Estos días se ha representado en Lleida, ciudad donde vivo, la obra Bodas de Sangre de la compañía teatral La Perla29. La historia basada en la novela de Federico García Lorca fluye entre las interpretaciones de las grandes Nora Navas y Clara Segura, acompañadas por la música de Joan Garriga. Pero como lo mío es el cine, esta magnífica adaptación teatral me ha llevado a otra, esta vez en celuloide, que encumbró a la debutante Paula Ortiz y que se titula La novia. No era la primera película que dirigía pero con esta hizo cine con mayúsculas.

Todo el filme se transmite como poesía visual, desde las interpretaciones, la música, la imagen, la desolación, el paisaje… no hay nada que quede a la improvisación. La historia de La Novia (Bodas de sangre) es simple : el mundo atávico. Las pasiones primitivas. Dos familias marcadas por la muerte, el dolor, la tierra y la venganza. Una novia con un nudo en la garganta, en medio de un desierto, en la víspera de su boda. Ella quiere casarse con su novio, aunque no lo ama. Su alma está unida a Leonardo.

La tragedia se masca en el aire, que cada vez se hace más denso hasta asfixiar a los personajes.
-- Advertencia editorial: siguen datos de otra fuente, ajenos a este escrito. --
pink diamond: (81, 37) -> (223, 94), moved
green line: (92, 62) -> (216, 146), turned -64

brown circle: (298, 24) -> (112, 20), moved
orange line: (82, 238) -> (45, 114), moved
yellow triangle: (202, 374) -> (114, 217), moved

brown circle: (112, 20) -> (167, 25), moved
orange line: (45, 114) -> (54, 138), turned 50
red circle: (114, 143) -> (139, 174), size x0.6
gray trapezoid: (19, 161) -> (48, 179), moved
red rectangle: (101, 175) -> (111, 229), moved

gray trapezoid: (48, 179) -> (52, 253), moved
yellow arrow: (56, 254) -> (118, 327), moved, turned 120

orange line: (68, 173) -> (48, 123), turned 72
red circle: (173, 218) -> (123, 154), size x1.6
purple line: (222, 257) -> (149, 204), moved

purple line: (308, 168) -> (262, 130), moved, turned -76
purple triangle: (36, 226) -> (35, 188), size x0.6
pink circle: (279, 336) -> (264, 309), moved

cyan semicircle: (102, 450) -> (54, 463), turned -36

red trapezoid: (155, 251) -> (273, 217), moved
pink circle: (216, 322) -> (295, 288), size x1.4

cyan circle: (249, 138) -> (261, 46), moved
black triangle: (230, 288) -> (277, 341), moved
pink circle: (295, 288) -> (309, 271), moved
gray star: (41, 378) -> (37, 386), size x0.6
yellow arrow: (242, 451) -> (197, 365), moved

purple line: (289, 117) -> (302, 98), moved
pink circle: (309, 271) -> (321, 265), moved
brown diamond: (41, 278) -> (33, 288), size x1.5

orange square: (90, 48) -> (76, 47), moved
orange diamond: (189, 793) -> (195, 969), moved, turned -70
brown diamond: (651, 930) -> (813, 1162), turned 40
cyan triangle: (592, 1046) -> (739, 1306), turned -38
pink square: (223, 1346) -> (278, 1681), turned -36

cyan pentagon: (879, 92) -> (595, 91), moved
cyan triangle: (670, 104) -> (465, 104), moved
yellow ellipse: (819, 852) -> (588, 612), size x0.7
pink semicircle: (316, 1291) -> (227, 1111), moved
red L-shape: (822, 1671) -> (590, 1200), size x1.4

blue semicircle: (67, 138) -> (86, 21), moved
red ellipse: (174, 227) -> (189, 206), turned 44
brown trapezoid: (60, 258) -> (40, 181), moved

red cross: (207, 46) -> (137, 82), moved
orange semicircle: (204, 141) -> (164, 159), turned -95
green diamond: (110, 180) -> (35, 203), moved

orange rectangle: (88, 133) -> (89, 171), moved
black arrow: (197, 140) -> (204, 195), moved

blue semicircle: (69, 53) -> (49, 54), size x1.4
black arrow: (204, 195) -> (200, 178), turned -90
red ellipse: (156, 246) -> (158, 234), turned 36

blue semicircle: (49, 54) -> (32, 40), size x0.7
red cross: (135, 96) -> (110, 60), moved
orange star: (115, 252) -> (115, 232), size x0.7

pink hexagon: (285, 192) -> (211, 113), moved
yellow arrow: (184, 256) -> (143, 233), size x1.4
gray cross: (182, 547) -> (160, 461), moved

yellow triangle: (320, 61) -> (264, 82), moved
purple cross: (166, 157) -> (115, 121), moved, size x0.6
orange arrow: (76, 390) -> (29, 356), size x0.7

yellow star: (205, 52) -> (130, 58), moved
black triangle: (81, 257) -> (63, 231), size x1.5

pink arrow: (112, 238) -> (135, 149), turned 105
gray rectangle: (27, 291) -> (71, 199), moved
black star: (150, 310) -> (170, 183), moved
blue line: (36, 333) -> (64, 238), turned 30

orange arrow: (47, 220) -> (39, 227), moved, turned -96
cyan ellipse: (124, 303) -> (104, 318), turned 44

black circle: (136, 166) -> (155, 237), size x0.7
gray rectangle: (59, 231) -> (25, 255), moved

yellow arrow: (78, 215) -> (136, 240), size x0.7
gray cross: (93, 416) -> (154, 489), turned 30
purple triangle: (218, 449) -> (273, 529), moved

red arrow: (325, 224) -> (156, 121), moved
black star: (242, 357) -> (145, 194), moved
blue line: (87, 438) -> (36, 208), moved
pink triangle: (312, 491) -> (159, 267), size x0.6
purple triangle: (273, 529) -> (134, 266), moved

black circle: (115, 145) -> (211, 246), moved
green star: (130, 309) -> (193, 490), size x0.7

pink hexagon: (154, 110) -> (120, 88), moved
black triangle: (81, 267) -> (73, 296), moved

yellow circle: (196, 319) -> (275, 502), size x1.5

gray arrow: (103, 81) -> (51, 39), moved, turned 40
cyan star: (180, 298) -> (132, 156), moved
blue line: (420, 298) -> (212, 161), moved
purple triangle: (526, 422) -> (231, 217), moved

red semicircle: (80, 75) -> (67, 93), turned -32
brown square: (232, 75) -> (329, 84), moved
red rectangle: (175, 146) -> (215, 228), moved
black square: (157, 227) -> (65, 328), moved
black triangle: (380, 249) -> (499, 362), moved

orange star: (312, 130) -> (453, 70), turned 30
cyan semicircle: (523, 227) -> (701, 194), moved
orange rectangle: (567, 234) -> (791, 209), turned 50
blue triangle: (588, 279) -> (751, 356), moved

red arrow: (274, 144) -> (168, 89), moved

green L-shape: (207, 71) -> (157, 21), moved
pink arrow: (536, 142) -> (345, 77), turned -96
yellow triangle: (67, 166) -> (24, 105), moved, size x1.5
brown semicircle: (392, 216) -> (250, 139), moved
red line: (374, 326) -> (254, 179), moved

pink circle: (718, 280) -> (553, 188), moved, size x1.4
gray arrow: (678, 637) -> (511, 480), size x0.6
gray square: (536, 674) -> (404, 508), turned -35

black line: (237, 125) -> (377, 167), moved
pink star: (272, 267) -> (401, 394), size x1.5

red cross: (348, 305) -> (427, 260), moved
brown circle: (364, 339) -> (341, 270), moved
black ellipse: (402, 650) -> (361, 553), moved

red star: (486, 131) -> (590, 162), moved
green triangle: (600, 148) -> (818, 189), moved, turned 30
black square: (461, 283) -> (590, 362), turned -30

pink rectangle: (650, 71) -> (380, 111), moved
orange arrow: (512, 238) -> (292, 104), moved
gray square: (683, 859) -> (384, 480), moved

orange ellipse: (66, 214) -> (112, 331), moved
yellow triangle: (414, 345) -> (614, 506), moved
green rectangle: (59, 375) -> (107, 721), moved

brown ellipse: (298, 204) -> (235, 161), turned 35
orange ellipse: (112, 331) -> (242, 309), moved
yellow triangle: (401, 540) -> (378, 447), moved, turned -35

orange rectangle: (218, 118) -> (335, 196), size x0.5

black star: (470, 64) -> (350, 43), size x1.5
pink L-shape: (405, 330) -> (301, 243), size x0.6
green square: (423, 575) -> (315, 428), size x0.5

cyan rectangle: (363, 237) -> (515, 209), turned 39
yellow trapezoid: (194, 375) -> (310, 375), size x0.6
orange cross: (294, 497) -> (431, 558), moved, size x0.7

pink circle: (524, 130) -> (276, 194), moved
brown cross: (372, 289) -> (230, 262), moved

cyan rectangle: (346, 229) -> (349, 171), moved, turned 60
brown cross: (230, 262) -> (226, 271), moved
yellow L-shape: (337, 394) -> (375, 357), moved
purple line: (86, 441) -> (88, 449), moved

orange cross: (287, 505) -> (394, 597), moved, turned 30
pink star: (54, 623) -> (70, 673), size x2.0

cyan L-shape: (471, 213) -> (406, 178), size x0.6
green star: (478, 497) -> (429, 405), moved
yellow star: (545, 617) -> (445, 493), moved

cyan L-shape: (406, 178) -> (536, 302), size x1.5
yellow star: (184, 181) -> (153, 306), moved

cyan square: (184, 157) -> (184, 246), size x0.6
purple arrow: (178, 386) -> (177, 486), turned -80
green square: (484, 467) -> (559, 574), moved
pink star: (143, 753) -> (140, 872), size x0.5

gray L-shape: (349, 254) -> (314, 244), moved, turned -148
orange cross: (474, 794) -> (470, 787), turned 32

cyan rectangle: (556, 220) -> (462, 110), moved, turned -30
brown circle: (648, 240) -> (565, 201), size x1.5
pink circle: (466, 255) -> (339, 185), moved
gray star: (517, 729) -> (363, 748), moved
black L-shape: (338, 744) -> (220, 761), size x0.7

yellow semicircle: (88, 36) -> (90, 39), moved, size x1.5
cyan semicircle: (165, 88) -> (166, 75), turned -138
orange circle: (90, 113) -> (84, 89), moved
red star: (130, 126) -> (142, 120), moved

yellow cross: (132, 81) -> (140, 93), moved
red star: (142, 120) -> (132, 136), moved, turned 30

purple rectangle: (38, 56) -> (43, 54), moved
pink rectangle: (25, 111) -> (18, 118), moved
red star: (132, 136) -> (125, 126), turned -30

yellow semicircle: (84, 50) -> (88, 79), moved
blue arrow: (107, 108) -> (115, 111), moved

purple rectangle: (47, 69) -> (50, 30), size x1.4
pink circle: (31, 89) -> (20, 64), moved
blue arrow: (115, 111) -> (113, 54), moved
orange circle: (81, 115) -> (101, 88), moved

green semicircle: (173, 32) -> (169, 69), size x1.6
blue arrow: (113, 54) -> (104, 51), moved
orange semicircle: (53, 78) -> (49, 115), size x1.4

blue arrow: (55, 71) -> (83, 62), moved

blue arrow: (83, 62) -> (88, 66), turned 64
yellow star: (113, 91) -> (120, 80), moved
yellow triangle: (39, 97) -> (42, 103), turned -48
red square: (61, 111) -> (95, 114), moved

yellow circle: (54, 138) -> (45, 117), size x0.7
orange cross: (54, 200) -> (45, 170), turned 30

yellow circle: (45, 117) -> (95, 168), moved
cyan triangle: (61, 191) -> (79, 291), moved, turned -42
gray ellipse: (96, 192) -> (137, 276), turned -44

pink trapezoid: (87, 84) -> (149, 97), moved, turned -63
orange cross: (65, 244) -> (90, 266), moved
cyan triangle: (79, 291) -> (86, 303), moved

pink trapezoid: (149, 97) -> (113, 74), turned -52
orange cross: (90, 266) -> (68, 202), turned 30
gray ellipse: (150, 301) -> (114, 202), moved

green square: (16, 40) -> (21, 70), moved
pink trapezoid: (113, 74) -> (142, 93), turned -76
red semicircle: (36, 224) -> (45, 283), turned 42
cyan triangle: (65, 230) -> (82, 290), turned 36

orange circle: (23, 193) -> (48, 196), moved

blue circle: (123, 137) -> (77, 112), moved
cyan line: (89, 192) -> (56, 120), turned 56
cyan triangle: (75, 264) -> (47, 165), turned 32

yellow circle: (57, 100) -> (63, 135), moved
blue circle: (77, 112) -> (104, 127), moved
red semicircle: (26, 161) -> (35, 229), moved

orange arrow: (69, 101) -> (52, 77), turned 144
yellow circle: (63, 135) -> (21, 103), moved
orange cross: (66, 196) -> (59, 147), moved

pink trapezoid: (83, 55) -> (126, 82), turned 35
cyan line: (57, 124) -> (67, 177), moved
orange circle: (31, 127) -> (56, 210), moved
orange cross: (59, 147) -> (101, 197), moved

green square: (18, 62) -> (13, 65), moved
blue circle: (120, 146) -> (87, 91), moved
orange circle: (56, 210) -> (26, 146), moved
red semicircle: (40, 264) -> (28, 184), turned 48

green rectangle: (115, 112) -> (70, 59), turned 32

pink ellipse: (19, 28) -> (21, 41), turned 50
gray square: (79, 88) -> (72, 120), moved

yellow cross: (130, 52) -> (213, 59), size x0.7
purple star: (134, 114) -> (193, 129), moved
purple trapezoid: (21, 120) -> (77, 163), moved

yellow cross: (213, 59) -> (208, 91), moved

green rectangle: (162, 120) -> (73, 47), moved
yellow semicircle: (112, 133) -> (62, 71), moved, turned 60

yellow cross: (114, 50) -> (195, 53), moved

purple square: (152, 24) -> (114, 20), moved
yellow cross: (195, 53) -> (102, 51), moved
Cabe destacar el trabajo de Inma Cuesta, la mujer lorquiana y de raza española por antonomasia y también el de Asier Etxeandía como el novio y Álex García como Leonardo (puro instinto animal y salvaje). Y en medio de tanta lucha y tensión aparece el vals vienés. Uauuuu que maravilloso momento fílmico en que los protagonistas bailan al son de una música orquestrada por Pachi García y adaptada de Leonard Cohen.

La esencia de la película recae en la sensación experimentada que produce. Una historia conocida por muchos, con un trágico final, pero que, aun así, sorprende en su conjunto.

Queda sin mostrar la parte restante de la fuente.